Following the steps shown in Fig 2, the first step in a PRA 
process is to understand the system under consideration. The 
second step is to develop a Master Logic Diagram (MLD) to 
identify all the scenarios for a given system undesirable event 
called the top event. The MLD logically traces the different 
events that can lead to the top event. In general, the events are 
expanded using event trees, fault trees, or event sequence 
diagrams. These logic models are used to identify the failures 
needed in order for an event to propagate to the undesirable 
event. 

Event trees and event sequence diagrams are inductive 
models that start with an initiating event and then trace through 
the intermediate events (pivotal events) that occur because of 
the initiating event. The intermediate events include failures 
and successes of functions and systems that are called upon as 
a result of the initiating event. Fault trees are deductive models 
that start with a top undesirable event and then trace through 
intermediate events that can result in the top event. The fault 
tree stops at suitably defined basic events. 
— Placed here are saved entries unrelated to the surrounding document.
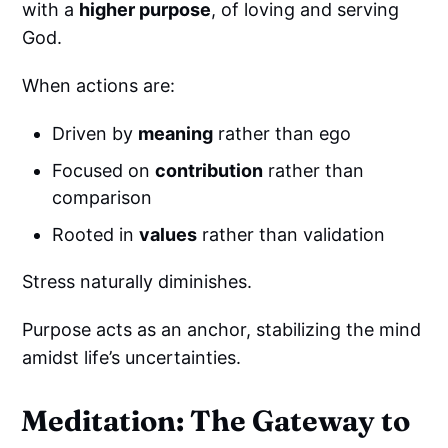
with a
higher purpose
, of loving and serving
God.
When actions are:
Driven by
meaning
rather than ego
Focused on
contribution
rather than
comparison
Rooted in
values
rather than validation
Stress naturally diminishes.
Purpose acts as an anchor, stabilizing the mind
amidst life’s uncertainties.
Meditation: The Gateway to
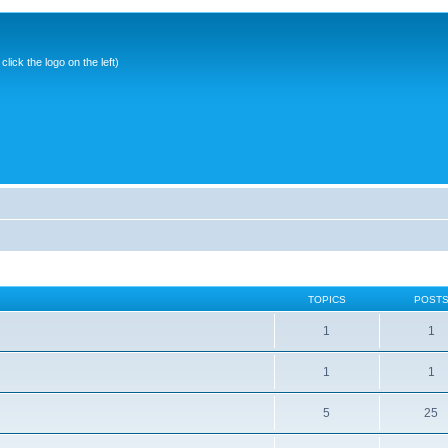
ick the logo on the left)
TOPICS
POST
1
1
1
1
5
25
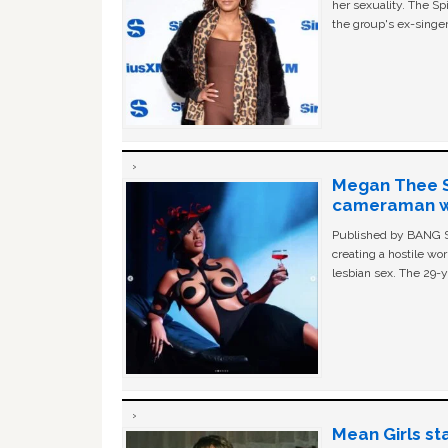
her sexuality. The Sp
the group's ex-singer
Megan Thee St
cameraman wa
Published by BANG Sh
creating a hostile w
lesbian sex. The 29-y
Mean Girls st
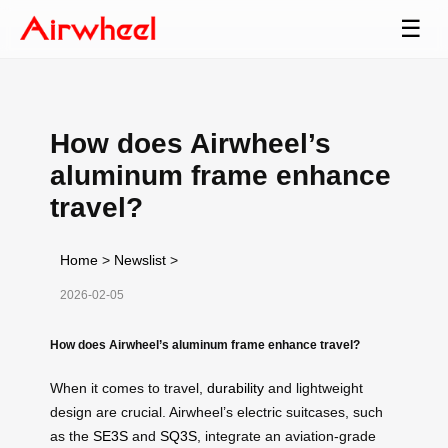
☰
How does Airwheel’s
aluminum frame enhance
travel?
Home
>
Newslist
>
2026-02-05
How does Airwheel’s aluminum frame enhance travel?
When it comes to travel,
durability
and lightweight
design are crucial. Airwheel’s electric suitcases, such
as the
SE3S
and
SQ3S
, integrate an aviation-grade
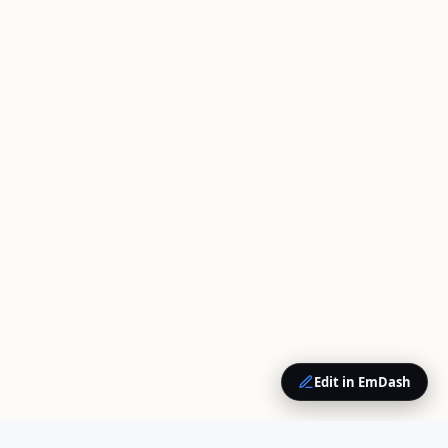
Edit in EmDash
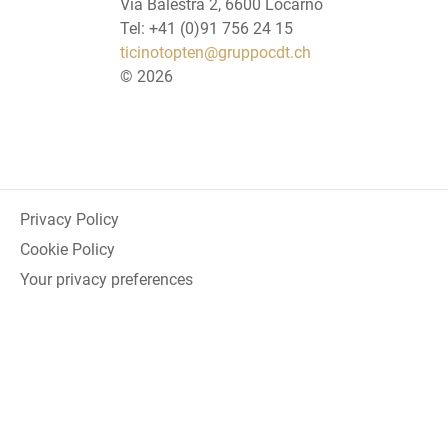
Via Balestra 2, 6600 Locarno
Tel: +41 (0)91 756 24 15
ticinotopten@gruppocdt.ch
©
2026
Privacy Policy
Cookie Policy
Your privacy preferences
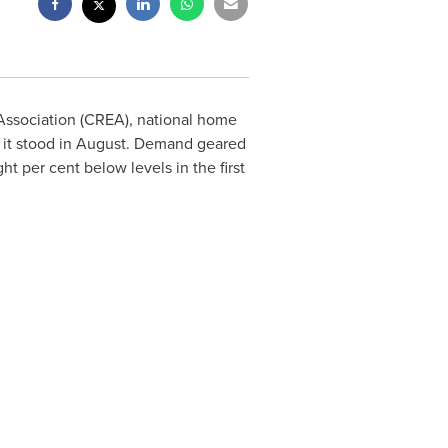
Association (CREA), national home
 it stood in August. Demand geared
t per cent below levels in the first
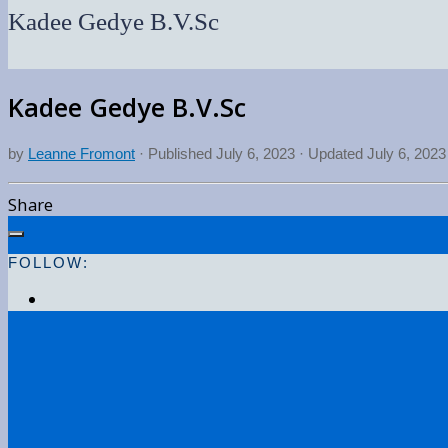
Kadee Gedye B.V.Sc
Kadee Gedye B.V.Sc
by
Leanne Fromont
· Published
July 6, 2023
· Updated
July 6, 2023
Share
FOLLOW:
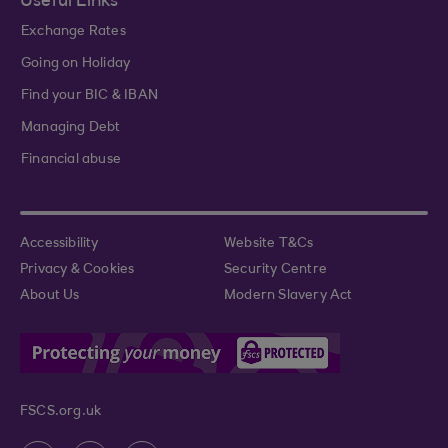
Useful Links
Exchange Rates
Going on Holiday
Find your BIC & IBAN
Managing Debt
Financial abuse
Accessibility
Website T&Cs
Privacy & Cookies
Security Centre
About Us
Modern Slavery Act
FSCS.org.uk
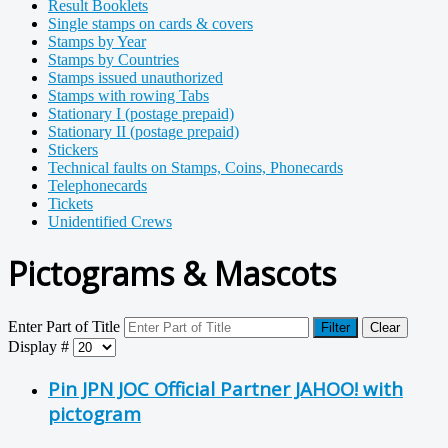
Result Booklets
Single stamps on cards & covers
Stamps by Year
Stamps by Countries
Stamps issued unauthorized
Stamps with rowing Tabs
Stationary I (postage prepaid)
Stationary II (postage prepaid)
Stickers
Technical faults on Stamps, Coins, Phonecards
Telephonecards
Tickets
Unidentified Crews
Pictograms & Mascots
Enter Part of Title
Filter
Clear
Display #
Pin JPN JOC Official Partner JAHOO! with
pictogram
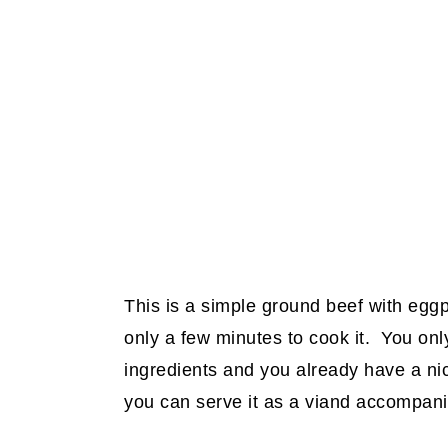
This is a simple ground beef with eggpla
only a few minutes to cook it. You on
ingredients and you already have a nice
you can serve it as a viand accompani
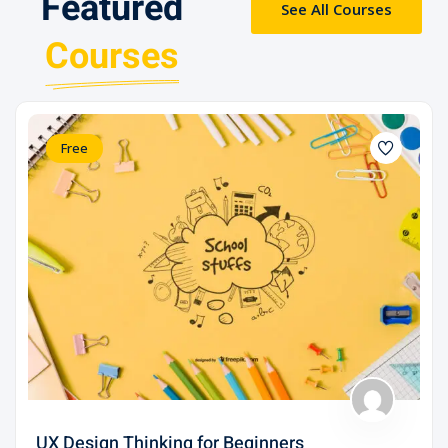
Featured
See All Courses
Courses
Free
UX Design Thinking for Beginners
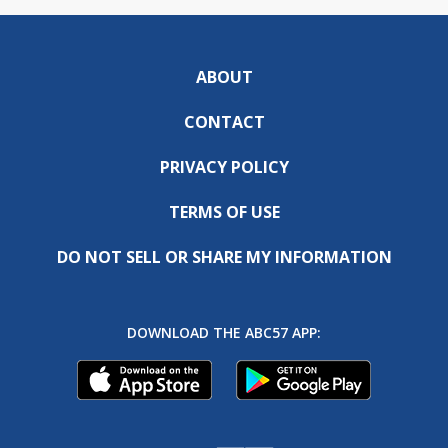
ABOUT
CONTACT
PRIVACY POLICY
TERMS OF USE
DO NOT SELL OR SHARE MY INFORMATION
DOWNLOAD THE ABC57 APP:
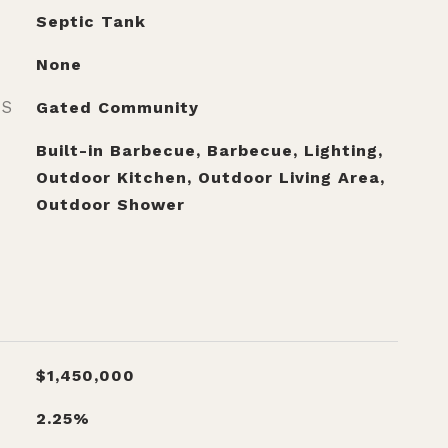
Septic Tank
None
ES
Gated Community
Built-in Barbecue, Barbecue, Lighting,
Outdoor Kitchen, Outdoor Living Area,
Outdoor Shower
$1,450,000
2.25%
Once the event trees, event sequence diagrams, and fault 
trees are completed, the next step is to quantify the risk. The 
quantification involves assigning probabilities to basic events 
in the models and then propagating these probabilities to 
determine the probability of the consequence occurring. The 
basic events in the models are generally component failures, 
human errors, etc. The probabilities for the basic events are 
estimated using PRA databases and expert opinions. 
Uncertainties associated with the estimates are also determined. 
The probabilities and their uncertainties are propagated through 
the models using the logics defined by the models. This 
propagation results in an estimate of the probability and 
associated uncertainty for the consequence occurring. 

The results of the PRA are used to identify the major 
contributing elements (i.e. initiating events, pivotal events, and 
basic events) to the overall risk and quantify the risk 
significance of these contributing elements, helping focus on 
where improvements will be effective. For further details on 
PRA and PRA applications, see [1-3].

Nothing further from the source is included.